**What to work on:** Repeat each entry word for word; the images are not part of the copy.

**Provided entries:**
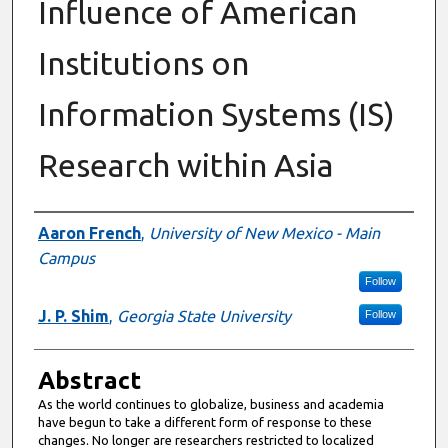
Influence of American
Institutions on
Information Systems (IS)
Research within Asia
Authors
Aaron French
,
University of New Mexico - Main
Campus
Follow
J. P. Shim
,
Georgia State University
Follow
Abstract
As the world continues to globalize, business and academia
have begun to take a different form of response to these
changes. No longer are researchers restricted to localized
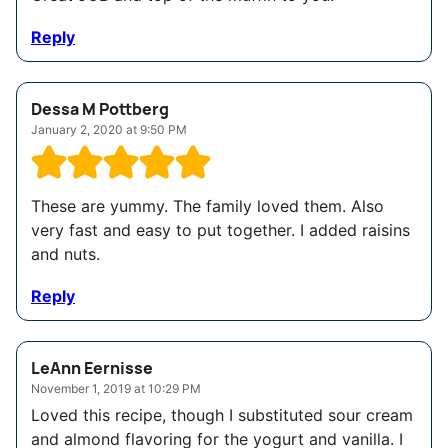
Reply
Dessa M Pottberg
January 2, 2020 at 9:50 PM
These are yummy. The family loved them. Also
very fast and easy to put together. I added raisins
and nuts.
Reply
LeAnn Eernisse
November 1, 2019 at 10:29 PM
Loved this recipe, though I substituted sour cream
and almond flavoring for the yogurt and vanilla. I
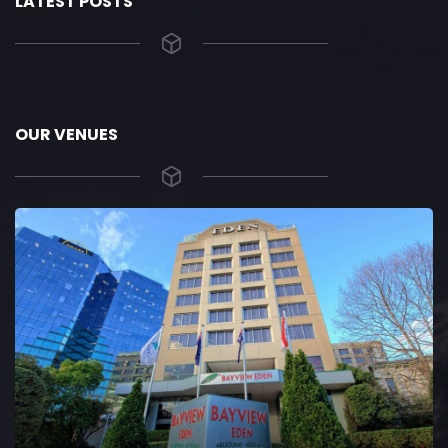
LATEST POSTS
OUR VENUES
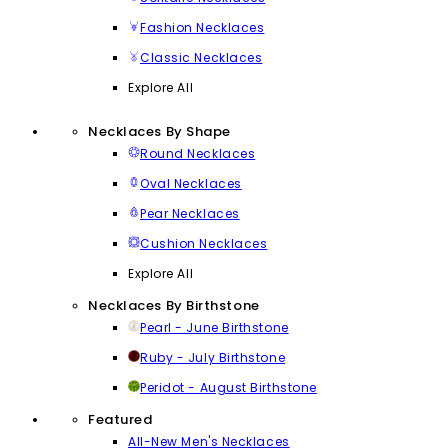
Fashion Necklaces
Classic Necklaces
Explore All
Necklaces By Shape
Round Necklaces
Oval Necklaces
Pear Necklaces
Cushion Necklaces
Explore All
Necklaces By Birthstone
Pearl - June Birthstone
Ruby - July Birthstone
Peridot - August Birthstone
Featured
All-New Men's Necklaces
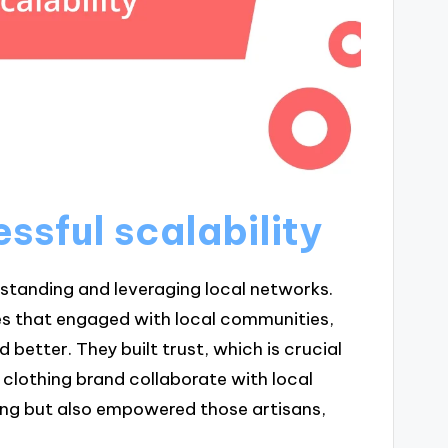
ssful scalability
erstanding and leveraging local networks.
es that engaged with local communities,
 better. They built trust, which is crucial
 clothing brand collaborate with local
ering but also empowered those artisans,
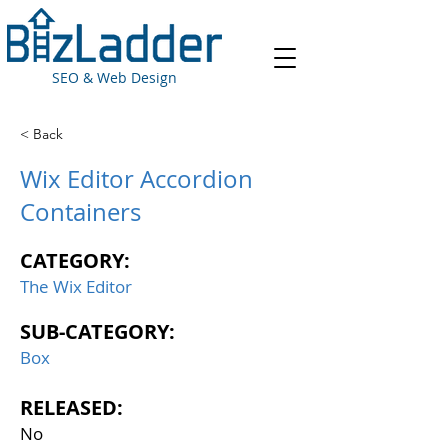
SEO & Web Design
< Back
Wix Editor Accordion
Containers
CATEGORY:
The Wix Editor
SUB-CATEGORY:
Box
RELEASED:
No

**Reply:**
Influence of American
Institutions on
Information Systems (IS)
Research within Asia
Authors
Aaron French
,
University of New Mexico - Main
Campus
Follow
J. P. Shim
,
Georgia State University
Follow
Abstract
As the world continues to globalize, business and academia
have begun to take a different form of response to these
changes. No longer are researchers restricted to localized
Reply
Dessa M Pottberg
January 2, 2020 at 9:50 PM
These are yummy. The family loved them. Also
very fast and easy to put together. I added raisins
and nuts.
Reply
LeAnn Eernisse
November 1, 2019 at 10:29 PM
Loved this recipe, though I substituted sour cream
and almond flavoring for the yogurt and vanilla. I
LATEST POSTS
OUR VENUES
Fashion Necklaces
Classic Necklaces
Explore All
Necklaces By Shape
Round Necklaces
Oval Necklaces
Pear Necklaces
Cushion Necklaces
Explore All
Necklaces By Birthstone
Pearl - June Birthstone
Ruby - July Birthstone
Peridot - August Birthstone
Featured
All-New Men's Necklaces
ssful scalability
erstanding and leveraging local networks.
es that engaged with local communities,
 better. They built trust, which is crucial
 clothing brand collaborate with local
ering but also empowered those artisans,
SEO & Web Design
< Back
Wix Editor Accordion
Containers
CATEGORY:
The Wix Editor
SUB-CATEGORY:
Box
RELEASED:
No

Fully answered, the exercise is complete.